Later, it’s the Bed that wakes me at 3.30am, while Hunt stabs at my neck.

This from a friend on Facebook (excuse the big up):

“This, my friends, is a fine piece of writing that eloquently and poignantly shows the effect of our government’s squeeze on the NHS and social care system. It shows the real effect, on a real person. Not the hype, spin and lies that are put about by the government, but the simple, painful fact that in a system that is not properly funded acutely unwell people cannot access treatment in a timely manner.

And it is, as is so much in life, all about the money. It isn’t about junior doctors, and seven day working, and ‘health tourism’ (not that health tourism exists anyway). It’s about this government providing less and less money to fund the healthcare that we all need and pay for. And we have that money, it is a myth to suggest that we don’t. Ask yourself this… If the money that had been provided to bail out the banks had been provided to the NHS instead, what would our society look like?

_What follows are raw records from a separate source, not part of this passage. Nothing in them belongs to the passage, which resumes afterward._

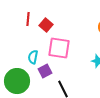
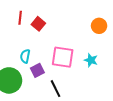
pink square: (59, 48) -> (63, 57), moved

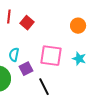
orange circle: (99, 26) -> (78, 26), moved

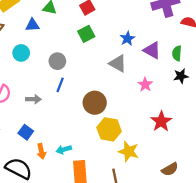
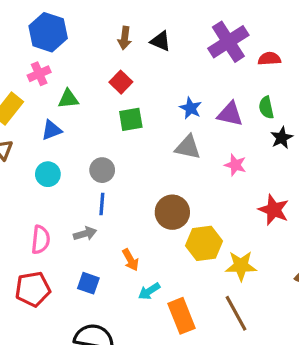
green square: (86, 34) -> (131, 119), turned 35
blue line: (60, 85) -> (102, 204), moved
orange arrow: (41, 151) -> (130, 260), moved

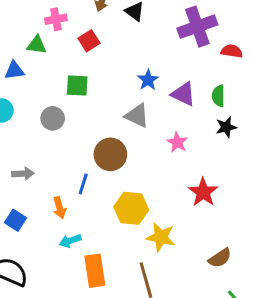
pink cross: (39, 74) -> (56, 19), moved
green square: (131, 119) -> (77, 85), moved
blue line: (102, 204) -> (83, 184), moved
brown circle: (172, 212) -> (110, 154), moved

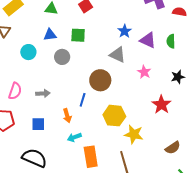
blue triangle: (14, 70) -> (50, 35), moved
black star: (226, 127) -> (178, 77), moved
blue square: (15, 220) -> (38, 124), turned -32

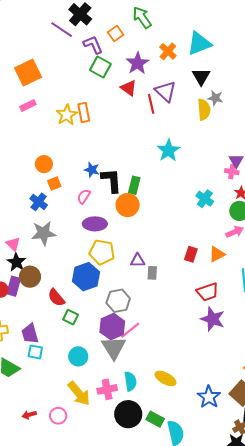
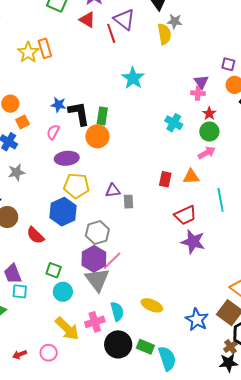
gray star: (44, 233) -> (16, 172), size x0.7
orange triangle: (217, 254) -> (191, 177), turned 30
green square: (71, 317) -> (54, 270), moved

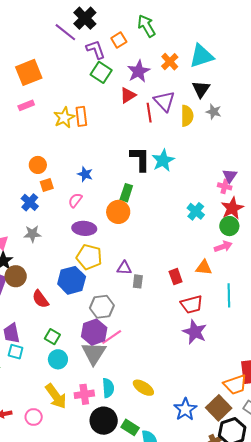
red triangle: (87, 20) -> (128, 95), turned 48
yellow semicircle: (164, 34) -> (187, 116), moved
black L-shape: (79, 113) -> (140, 159), moved
red star: (209, 113) -> (232, 208), size x1.6
red rectangle: (165, 179) -> (176, 277), moved, turned -42

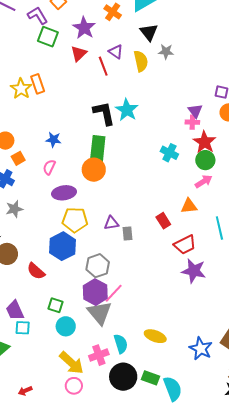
purple triangle: (164, 101) -> (116, 52), size x0.7
green rectangle: (126, 193) -> (98, 149), size x1.5
pink circle: (34, 417) -> (74, 386), moved

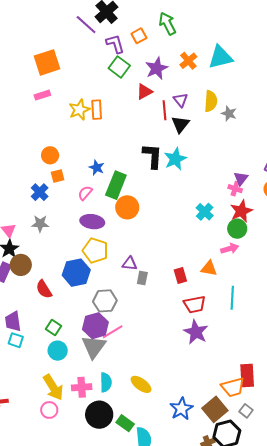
black triangle: (149, 32) -> (180, 124), moved
yellow semicircle: (141, 61) -> (211, 101), moved
green rectangle: (98, 149) -> (116, 185), moved

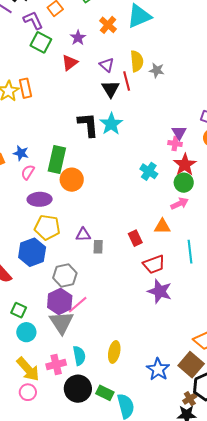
purple star: (157, 68) -> (78, 38), size x0.7
red line: (164, 110) -> (127, 81), moved
blue star: (97, 168) -> (21, 153), moved
yellow ellipse: (141, 384) -> (114, 352), turned 75

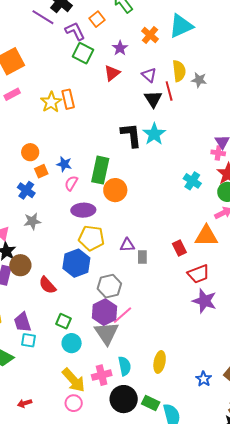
orange triangle: (162, 226) -> (206, 236), size x1.4
blue star: (158, 369) -> (204, 379), size x0.7

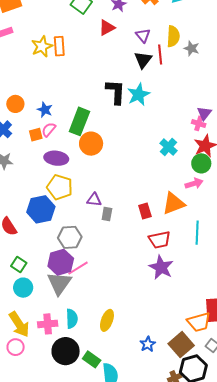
orange circle: (30, 152) -> (15, 104), moved
orange square: (41, 171) -> (36, 135), moved
orange triangle: (206, 236) -> (174, 204), turned -30

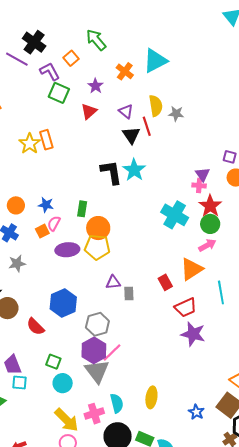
green rectangle: (79, 121) -> (82, 209), size x0.6
cyan cross: (168, 147) -> (175, 215), size x1.5
yellow pentagon: (60, 187) -> (97, 247), moved

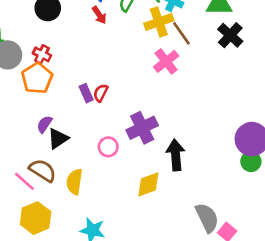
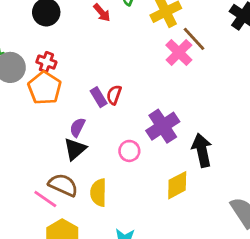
brown line: (181, 33) -> (194, 39), moved
purple semicircle: (44, 124) -> (77, 127), moved

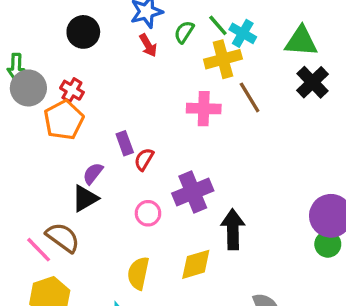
pink cross: (179, 52) -> (204, 109), moved, turned 36
red semicircle: (114, 95) -> (144, 159), moved
yellow semicircle: (98, 193) -> (138, 273), moved

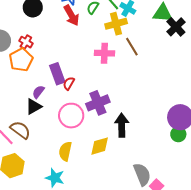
red arrow: (148, 45) -> (71, 15), size x1.5
black cross: (312, 82) -> (176, 27), moved
purple rectangle: (125, 143) -> (57, 74), size x1.5
pink circle: (148, 213) -> (71, 116), size x1.6

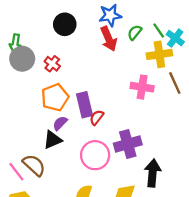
orange pentagon: (21, 60) -> (55, 97), moved

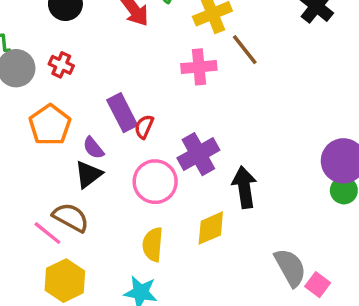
orange pentagon: (55, 97) -> (50, 125), moved
purple semicircle: (60, 123) -> (93, 148), turned -70

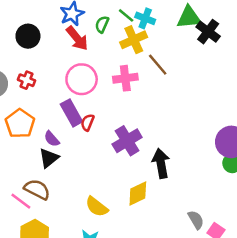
pink circle: (155, 182) -> (82, 79), moved
yellow semicircle: (153, 244) -> (97, 207), turned -55
gray semicircle: (290, 267) -> (196, 220), size x0.7

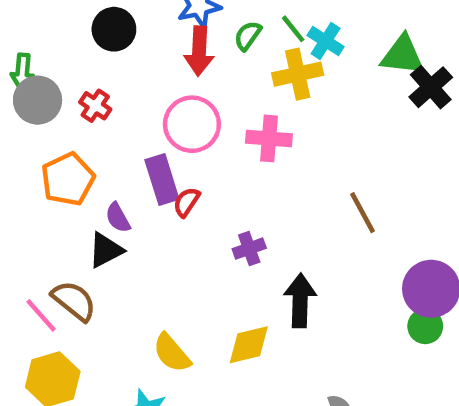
red arrow: (77, 38) -> (199, 51), turned 30
brown line: (158, 65) -> (362, 213), moved
purple cross: (127, 141) -> (249, 249), size x0.6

Now that’s a simplistic question, I know that. And I don’t subscribe to the view that banking is of no use or value in our economy. But if we hadn’t bailed them out to the extent that we did would our society have fallen off a cliff? I doubt it. But we chose to bail them out, while simultaneously choosing to starve the NHS of the resources it needs.

And if we can’t keep our population (ie workforce / tax payers) well… Then what effect will that have on our economy?”

And one –  positive – finally, from the DWP:

“We confirm you will get Employment Support Allowance. We’ll send you a letter about this. Please send your medical certificate.”

Official, but human. No mention of the dreaded Fit Note. Thanks for that.